Amid the ongoing financial turmoil, the Federal Reserve kept its nerves yesterday, electing to keep interest rates unchanged. So did stock investors, with the S&P 500 rebounding 1.8 percent.
Economic data gave both the Fed and investors some reason to be hopeful. Consumer prices fell 0.1 percent in August while the National Association of Home Builders/Wells Fargo Housing Market Index gained two points to 18 in September.
It was a similar story in Europe. Inflation in the euro area fell to 3.8 percent in August from 4 percent in July while the ZEW index of German investor confidence rose to minus 41.1 in September from minus 55.5 in August.
The UK, however, saw inflation hit a 16-year high of 4.7 percent in September.
Still, the main concern remains the credit markets.

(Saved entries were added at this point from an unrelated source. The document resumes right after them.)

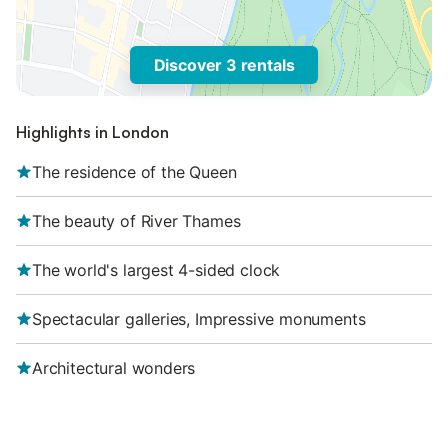
Discover 3 rentals
Highlights in London
The residence of the Queen
The beauty of River Thames
The world's largest 4-sided clock
Spectacular galleries, Impressive monuments
Architectural wonders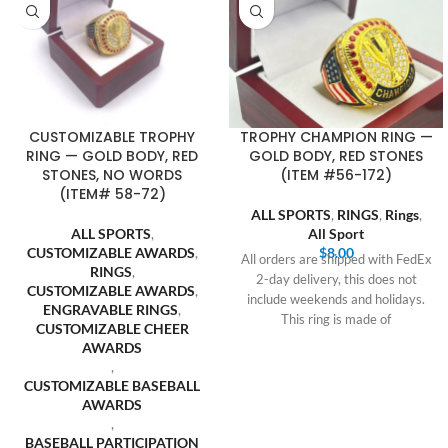
CUSTOMIZABLE TROPHY
TROPHY CHAMPION RING —
RING — GOLD BODY, RED
GOLD BODY, RED STONES
STONES, NO WORDS
(ITEM #56-172)
(ITEM# 58-72)
ALL SPORTS
,
RINGS
,
Rings
,
ALL SPORTS
,
All Sport
CUSTOMIZABLE AWARDS
,
$
8.00
All orders are shipped with FedEx
RINGS
,
2-day delivery, this does not
CUSTOMIZABLE AWARDS
,
include weekends and holidays.
ENGRAVABLE RINGS
,
This ring is made of
CUSTOMIZABLE CHEER
AWARDS
,
CUSTOMIZABLE BASEBALL
AWARDS
,
BASEBALL PARTICIPATION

From Bloomberg yesterday:
Credit markets seized up as the collapse of Lehman Brothers Holdings Inc. and downgrades of American International Group Inc. drove the cost of borrowing in dollars overnight to the highest level since 2001.
The London interbank offered rate, or Libor, that financial institutions charge each other for loans soared 3.33 percentage points to 6.44 percent today, according to the British Bankers' Association. The increase was the biggest in its history. The rate was as low as 2.07 percent in June.